Reproduce the records below exactly as they appear.

* _Data shown_
********

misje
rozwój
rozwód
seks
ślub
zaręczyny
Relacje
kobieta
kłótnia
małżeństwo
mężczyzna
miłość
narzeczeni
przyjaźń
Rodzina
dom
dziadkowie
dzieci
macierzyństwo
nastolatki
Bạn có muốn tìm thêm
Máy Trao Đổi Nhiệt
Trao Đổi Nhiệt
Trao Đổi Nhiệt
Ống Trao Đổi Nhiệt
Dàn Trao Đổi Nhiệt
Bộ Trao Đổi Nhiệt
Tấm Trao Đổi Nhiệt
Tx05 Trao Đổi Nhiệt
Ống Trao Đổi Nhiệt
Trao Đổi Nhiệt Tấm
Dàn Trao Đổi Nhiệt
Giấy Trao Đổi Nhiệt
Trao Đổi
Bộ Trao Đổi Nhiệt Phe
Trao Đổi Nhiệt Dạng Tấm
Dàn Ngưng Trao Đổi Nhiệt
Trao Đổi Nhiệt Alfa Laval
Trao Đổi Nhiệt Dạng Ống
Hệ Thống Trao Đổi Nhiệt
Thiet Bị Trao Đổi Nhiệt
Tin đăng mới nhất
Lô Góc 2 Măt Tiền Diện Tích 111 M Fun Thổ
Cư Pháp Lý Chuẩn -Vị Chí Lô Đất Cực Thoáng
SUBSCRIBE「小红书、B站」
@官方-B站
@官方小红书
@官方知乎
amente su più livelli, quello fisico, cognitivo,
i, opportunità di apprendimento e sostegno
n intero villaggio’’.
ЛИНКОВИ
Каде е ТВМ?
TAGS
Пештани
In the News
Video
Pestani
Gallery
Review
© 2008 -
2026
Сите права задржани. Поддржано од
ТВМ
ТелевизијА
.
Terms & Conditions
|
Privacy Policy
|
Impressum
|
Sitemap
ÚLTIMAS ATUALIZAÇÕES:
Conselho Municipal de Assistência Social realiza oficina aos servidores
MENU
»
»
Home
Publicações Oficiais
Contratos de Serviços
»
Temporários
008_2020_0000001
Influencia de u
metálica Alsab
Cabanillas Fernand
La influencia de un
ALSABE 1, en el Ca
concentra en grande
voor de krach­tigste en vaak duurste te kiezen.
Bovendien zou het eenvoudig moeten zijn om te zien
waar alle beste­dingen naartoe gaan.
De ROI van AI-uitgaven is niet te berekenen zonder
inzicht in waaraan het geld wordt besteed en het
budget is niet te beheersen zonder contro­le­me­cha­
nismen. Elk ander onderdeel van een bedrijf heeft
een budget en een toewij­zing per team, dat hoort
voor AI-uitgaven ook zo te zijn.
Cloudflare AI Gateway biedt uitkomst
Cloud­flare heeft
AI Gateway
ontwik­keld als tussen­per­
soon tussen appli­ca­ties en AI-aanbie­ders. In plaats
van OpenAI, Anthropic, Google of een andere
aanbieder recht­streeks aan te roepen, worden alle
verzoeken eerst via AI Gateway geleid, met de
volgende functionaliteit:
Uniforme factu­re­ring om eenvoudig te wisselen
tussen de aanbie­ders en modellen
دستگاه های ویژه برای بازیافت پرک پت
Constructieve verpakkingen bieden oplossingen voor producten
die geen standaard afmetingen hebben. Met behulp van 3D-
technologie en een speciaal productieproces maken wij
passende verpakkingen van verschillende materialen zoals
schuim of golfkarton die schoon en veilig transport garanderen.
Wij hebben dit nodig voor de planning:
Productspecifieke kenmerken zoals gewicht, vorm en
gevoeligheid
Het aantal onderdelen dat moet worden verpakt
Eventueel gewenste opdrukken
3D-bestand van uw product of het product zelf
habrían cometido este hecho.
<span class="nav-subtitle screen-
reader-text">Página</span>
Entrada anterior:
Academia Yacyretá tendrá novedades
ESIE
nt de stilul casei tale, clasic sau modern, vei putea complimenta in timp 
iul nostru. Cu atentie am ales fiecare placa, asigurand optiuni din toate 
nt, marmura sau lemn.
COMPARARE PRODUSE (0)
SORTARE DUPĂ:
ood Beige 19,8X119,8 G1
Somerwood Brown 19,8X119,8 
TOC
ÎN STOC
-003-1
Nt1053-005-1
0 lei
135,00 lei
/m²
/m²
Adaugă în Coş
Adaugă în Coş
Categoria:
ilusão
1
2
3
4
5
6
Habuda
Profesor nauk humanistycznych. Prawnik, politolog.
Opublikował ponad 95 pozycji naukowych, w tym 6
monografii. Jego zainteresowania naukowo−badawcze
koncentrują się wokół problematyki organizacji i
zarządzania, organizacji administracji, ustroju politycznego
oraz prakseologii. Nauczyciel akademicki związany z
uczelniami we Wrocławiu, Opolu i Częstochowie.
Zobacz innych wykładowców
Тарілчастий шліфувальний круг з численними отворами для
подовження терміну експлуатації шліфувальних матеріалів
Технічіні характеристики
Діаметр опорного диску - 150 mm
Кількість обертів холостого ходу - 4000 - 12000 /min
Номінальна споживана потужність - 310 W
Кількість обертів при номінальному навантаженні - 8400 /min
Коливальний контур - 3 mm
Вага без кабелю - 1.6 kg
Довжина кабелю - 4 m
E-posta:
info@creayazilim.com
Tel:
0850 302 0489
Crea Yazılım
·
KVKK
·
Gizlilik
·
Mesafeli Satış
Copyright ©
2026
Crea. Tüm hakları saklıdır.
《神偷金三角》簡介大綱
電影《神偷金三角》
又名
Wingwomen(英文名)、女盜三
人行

********

* _Reply_
misje
rozwój
rozwód
seks
ślub
zaręczyny
Relacje
kobieta
kłótnia
małżeństwo
mężczyzna
miłość
narzeczeni
przyjaźń
Rodzina
dom
dziadkowie
dzieci
macierzyństwo
nastolatki
Bạn có muốn tìm thêm
Máy Trao Đổi Nhiệt
Trao Đổi Nhiệt
Trao Đổi Nhiệt
Ống Trao Đổi Nhiệt
Dàn Trao Đổi Nhiệt
Bộ Trao Đổi Nhiệt
Tấm Trao Đổi Nhiệt
Tx05 Trao Đổi Nhiệt
Ống Trao Đổi Nhiệt
Trao Đổi Nhiệt Tấm
Dàn Trao Đổi Nhiệt
Giấy Trao Đổi Nhiệt
Trao Đổi
Bộ Trao Đổi Nhiệt Phe
Trao Đổi Nhiệt Dạng Tấm
Dàn Ngưng Trao Đổi Nhiệt
Trao Đổi Nhiệt Alfa Laval
Trao Đổi Nhiệt Dạng Ống
Hệ Thống Trao Đổi Nhiệt
Thiet Bị Trao Đổi Nhiệt
Tin đăng mới nhất
Lô Góc 2 Măt Tiền Diện Tích 111 M Fun Thổ
Cư Pháp Lý Chuẩn -Vị Chí Lô Đất Cực Thoáng
SUBSCRIBE「小红书、B站」
@官方-B站
@官方小红书
@官方知乎
amente su più livelli, quello fisico, cognitivo,
i, opportunità di apprendimento e sostegno
n intero villaggio’’.
ЛИНКОВИ
Каде е ТВМ?
TAGS
Пештани
In the News
Video
Pestani
Gallery
Review
© 2008 -
2026
Сите права задржани. Поддржано од
ТВМ
ТелевизијА
.
Terms & Conditions
|
Privacy Policy
|
Impressum
|
Sitemap
ÚLTIMAS ATUALIZAÇÕES:
Conselho Municipal de Assistência Social realiza oficina aos servidores
MENU
»
»
Home
Publicações Oficiais
Contratos de Serviços
»
Temporários
008_2020_0000001
Influencia de u
metálica Alsab
Cabanillas Fernand
La influencia de un
ALSABE 1, en el Ca
concentra en grande
voor de krach­tigste en vaak duurste te kiezen.
Bovendien zou het eenvoudig moeten zijn om te zien
waar alle beste­dingen naartoe gaan.
De ROI van AI-uitgaven is niet te berekenen zonder
inzicht in waaraan het geld wordt besteed en het
budget is niet te beheersen zonder contro­le­me­cha­
nismen. Elk ander onderdeel van een bedrijf heeft
een budget en een toewij­zing per team, dat hoort
voor AI-uitgaven ook zo te zijn.
Cloudflare AI Gateway biedt uitkomst
Cloud­flare heeft
AI Gateway
ontwik­keld als tussen­per­
soon tussen appli­ca­ties en AI-aanbie­ders. In plaats
van OpenAI, Anthropic, Google of een andere
aanbieder recht­streeks aan te roepen, worden alle
verzoeken eerst via AI Gateway geleid, met de
volgende functionaliteit:
Uniforme factu­re­ring om eenvoudig te wisselen
tussen de aanbie­ders en modellen
دستگاه های ویژه برای بازیافت پرک پت
Constructieve verpakkingen bieden oplossingen voor producten
die geen standaard afmetingen hebben. Met behulp van 3D-
technologie en een speciaal productieproces maken wij
passende verpakkingen van verschillende materialen zoals
schuim of golfkarton die schoon en veilig transport garanderen.
Wij hebben dit nodig voor de planning:
Productspecifieke kenmerken zoals gewicht, vorm en
gevoeligheid
Het aantal onderdelen dat moet worden verpakt
Eventueel gewenste opdrukken
3D-bestand van uw product of het product zelf
habrían cometido este hecho.
<span class="nav-subtitle screen-
reader-text">Página</span>
Entrada anterior:
Academia Yacyretá tendrá novedades
ESIE
nt de stilul casei tale, clasic sau modern, vei putea complimenta in timp 
iul nostru. Cu atentie am ales fiecare placa, asigurand optiuni din toate 
nt, marmura sau lemn.
COMPARARE PRODUSE (0)
SORTARE DUPĂ:
ood Beige 19,8X119,8 G1
Somerwood Brown 19,8X119,8 
TOC
ÎN STOC
-003-1
Nt1053-005-1
0 lei
135,00 lei
/m²
/m²
Adaugă în Coş
Adaugă în Coş
Categoria:
ilusão
1
2
3
4
5
6
Habuda
Profesor nauk humanistycznych. Prawnik, politolog.
Opublikował ponad 95 pozycji naukowych, w tym 6
monografii. Jego zainteresowania naukowo−badawcze
koncentrują się wokół problematyki organizacji i
zarządzania, organizacji administracji, ustroju politycznego
oraz prakseologii. Nauczyciel akademicki związany z
uczelniami we Wrocławiu, Opolu i Częstochowie.
Zobacz innych wykładowców
Тарілчастий шліфувальний круг з численними отворами для
подовження терміну експлуатації шліфувальних матеріалів
Технічіні характеристики
Діаметр опорного диску - 150 mm
Кількість обертів холостого ходу - 4000 - 12000 /min
Номінальна споживана потужність - 310 W
Кількість обертів при номінальному навантаженні - 8400 /min
Коливальний контур - 3 mm
Вага без кабелю - 1.6 kg
Довжина кабелю - 4 m
E-posta:
info@creayazilim.com
Tel:
0850 302 0489
Crea Yazılım
·
KVKK
·
Gizlilik
·
Mesafeli Satış
Copyright ©
2026
Crea. Tüm hakları saklıdır.
《神偷金三角》簡介大綱
電影《神偷金三角》
又名
Wingwomen(英文名)、女盜三
人行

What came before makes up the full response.